Referring now to FIG. 10, the radial location of imbalance 118 is marked by the operator near the marked arc 116. The balance weight 210 is then attached to the wheel adjacent the marked arc 116 and centered on the radial location of imbalance 118. The balance weight 210 is preferably positioned on the side of the line such that the longitudinal centerline of the arcuate weight 210 coincides with the radial centerline of the wheel. The tire/wheel assembly 110 is again mounted on the spin balancer and the balanced condition is verified by a zero reading 132 on the spin balancer operator screen 130 as shown in FIG. 11.

In some situations, it may be advantageous to position two balance weights adjacent each other at the same radial location such as when a larger amount of weight may be needed to balance the tire/wheel assembly 110. Referring now to FIG. 12, a second balance weight 210 is shown attached adjacent to the first balance weight 210 on the opposite side of the marked arc 116. When using double weights as shown, it is preferable that the marked arc 116 is marked coincident with the radial centerline of the wheel using the appropriate graduations 142 on tool 10.

The marked arc 116 should be sufficient to properly align the weight 210. If the balancing procedure is completed first.
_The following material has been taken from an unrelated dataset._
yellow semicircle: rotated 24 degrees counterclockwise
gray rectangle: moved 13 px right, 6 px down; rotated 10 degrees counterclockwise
A shorter arc 116 can be marked extending on either side of the marked imbalance location 118. If the marked arc 116 is made prior to balancing, the marked arc 116 is typically marked 360 degrees making an annular mark 116 completely around the wheel brake well 114 as best shown in FIG. 13. This provides a reference line for placement regardless of where the location of imbalance is determined by the balance machine.

In another embodiment, an annular ring of cartridges 210′ is added to the tire/wheel assembly 110. The tire wheel assembly 110 is first balanced with weight 210 along annular mark 116 as in the previous method described above. A plurality of cartridges 210′ are then positioned adjacent the annular mark 116, the cartridges 210′ are generally positioned end-to-end about the non-pressurized side of the wheel brake well 114 to form an annular ring of cartridges 210′, each cartridge 210′ comprising an interior chamber at least partially filled with a flowable media, wherein the cartridge is longitudinally arcuate, at least when attached to the tire/wheel assembly. As shown, the cartridges 210′ are 180 degree segments such that two cartridges 210′ make up the annular ring of cartridges 210′. It is contemplated that any number of cartridges 210′ could be used and that there could be a set spacing interval between the ends of the cartridges 210′ forming the annular ring. It is also contemplated that the cartridges 210′ forming the annular ring have interior chambers that are completely filled with media. The annular ring of cartridges 210′ provide additional stability to the tire/wheel assembly 110 by reducing the effects of vibration caused by both external (e.g. road bumps, etc.) and internal (e.g. tire non-uniformities, etc.) factors as well as reducing the noise transmitted through the tire/wheel assembly. The annular mark 116 made with tool 10 aids in proper placement of cartridges 210′ about the wheel brake well 114 (or the pressurized side of the tubewell if desired).

The tool 10 of the present invention can be designed to mark either the radial centerline of the wheel at either the brake well or the radial centerline of the tube well. It can also be used to mark a line parallel to the radial centerline when possible clearance problems with the brake caliper force the balance weights to be positioned nearer the inboard flange of the wheel.

Although the present invention has been described above in detail, the same is by way of illustration and example only and is not to be taken as a limitation on the present invention. Accordingly, the scope and content of the present invention are to be defined only by the terms of the appended claims.